Ist doch nicht so schlamm

Theater In der neuen Inszenierung "Fahrräder könnten eine Rolle spielen" am Berliner Ballhaus Naunynstraße geht es dreckig zu

Auf dem Plakat zum Stück rennt der knochige „Held“, Gewehr auf dem Rücken, halbnackt über Bündel von Presseerzeugnissen, Pistole im Anschlag. Auf der wirklichen Bühne ist der ganze Boden indes aus Schlamm. Eine Schreddermaschine, die in der Ecke steht. Und: ein Tisch, vier Stühle, vier Mikros drauf, dahinter der Untersuchungsausschuss. Darüber die Projektionsfläche (Video: Sönke Hansen) mit Stadtkonturen, fahrenden S-Bahnen.

Lukas Langhoff hat am Berliner Ballhaus Naunynstraße das Stück Fahrräder könnten eine Rolle spielen von Marianna Salzmann und Deniz Utlu inszeniert.
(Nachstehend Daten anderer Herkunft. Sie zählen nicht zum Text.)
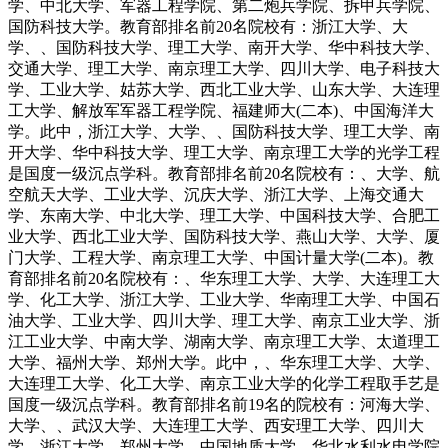
学、中北大学、军器工程学院、第二炮兵学院、拆甲兵学院、
国防科技大学。教育部排名前20名院校有：浙江大学、大
学、、国防科技大学、理工大学、南开大学、华中科技大学、
交通大学、理工大学、南京理工大学、四川大学、电子科技大
学、工业大学、姑苏大学、西北工业大学、山东大学、大连理
工大学、解放军军器工程学院、福建师大(二本)、中国海洋大
学。此中，浙江大学、大学、、国防科技大学、理工大学、南
开大学、华中科技大学、理工大学、南京理工大学的光学工程
是国度一级沉点学科。教育部排名前20名院校有：、大学、航
空航天大学、工业大学、沉庆大学、浙江大学、上海交通大
学、东南大学、中北大学、理工大学、中国科技大学、合肥工
业大学、西北工业大学、国防科技大学、燕山大学、大学、厦
门大学、工程大学、南京理工大学、中国计量大学(二本)。教
育部排名前20名院校有：、华东理工大学、大学、大连理工大
学、化工大学、浙江大学、工业大学、华南理工大学、中国石
油大学、工业大学、四川大学、理工大学、南京工业大学、浙
江工业大学、中南大学、湖南大学、南京理工大学、太道理工
大学、福州大学、郑州大学。此中，、华东理工大学、大学、
大连理工大学、化工大学、南京工业大学的化学工程取手艺是
国度一级沉点学科。教育部排名前19名的院校有：河海大学、
大学、、武汉大学、大连理工大学、西安理工大学、四川大
学、浙江大学、郑州大学、中国地质大学、华北水利水电学院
Es handelt vom Desaster, das die Ermittlung der NSU-Morde ist, am Beispiel des Untersuchungsausschusses. Eine schlagende Meinungsäußerung, jedem Zeitungsbericht über die verrottete Mitte der Gesellschaft, die Machenschaften der Verschleierung von rassistischen Morden überlegen. Mit hochmotivierten Schauspielern.

Menschlichkeit kennen sie nicht

Die Klammer der Dialoge ist Fremdenhass. Wie er die Herzen hinter gebügelten Anzügen zerfrisst (oder schon zerfressen hat) und in den Brüsten junger Mädchen haust. Sex und Hakenkreuzlertum, der Schwule und Hitlersymbolik reichen einander die Hand. Kotzspießertum paart sich mit Deutschfanatismus.

Der fünfte Spieler agiert exterritorial. Der geht auch mal. Hin, her. Jedenfalls mehr als die anderen, sofern sie ihre Stühle verlassen. Wohin? Andreas Pohl heißt er (Simon Brusis) und braucht Geld. Er serviert Suppe im Ausschuss und mischt sich dazwischen. Aber das Vierer-Tribunal nimmt ihn in die Zange. Armer Hund. Verdingt sich ganz unten, verkauft Eis in Stadien. Dem impft das Autorenpaar die unglaublichsten Talente ein. Pohl kann sich alles merken und spricht im Zweifel auch darüber, was er sich gemerkt hat, und fällt geradewegs darauf rein. Denn Fakten, die will niemand hören in der rüden Runde.

Alsbald gerät Pohl in die gefährlichsten Lagen und wird anfällig für die menschenfeindlichsten Dinge. Genial dieser Kunstgriff, geeignet, Situationen zuzuspitzen und die wahren Ansichten und Absichten der zerstrittenen Viererbande, das, was hinter dem Keifen und Brüllen steckt, kenntlich zu machen. Pohl ist Träumer und Anpasser in einem, die Inszenierung spricht das klar aus. Alle Darsteller schlüpfen in verschiedene Rollen, mal sind sie Ankläger, mal Beklagte. Einig sind sie in ihrer Wut auf die Übel, die den Deutschen zustoßen. Menschlichkeit – die kennt diese Bagage nicht. Jene dicke Alte (Sema Poyraz), die an Pohls Jacke will, ist die Schlimmste.

Alles komplett besudelt

Die Figur des Andreas Pohl birgt in sich eine ganze Charakterologie. Pohl flucht immer mal wieder, rappt, spricht auch mal ein Gedicht. Und der Imker, als der er sich outet, erzählt andächtig, die Decke des Ballhauses anhimmelnd, die Weise von dem Bienenvölkchen mit der Königin, die sich um Millionen Eier sorgt und der die Population darum zu Füßen liegt.

Ein jeder watet am Ende im braunen Schlamm der Bühne. Über alle Schweinerei, alles Verbrechertum, eingeschlossen die chaplinesken Feigheitsausbrüche des Mannes, der meint, im Namen der Aufklärung rassistischer Morde, die einschlägigen Ämter aufmischen zu müssen (Sebastian Brandes), darf hohngelacht werden. Linkisch verlassen die Schauspieler die Spielfläche, irgendeine Plattheit von sich gebend.

Nun in den Alltag entlassen: Entsetzlich blöd seien wir, wir zeigen nur diesen Dreck, wirft Janin Stenzel sich selbst und der Crew zuguterletzt vor, würden aber nie auf eine Demo gehen.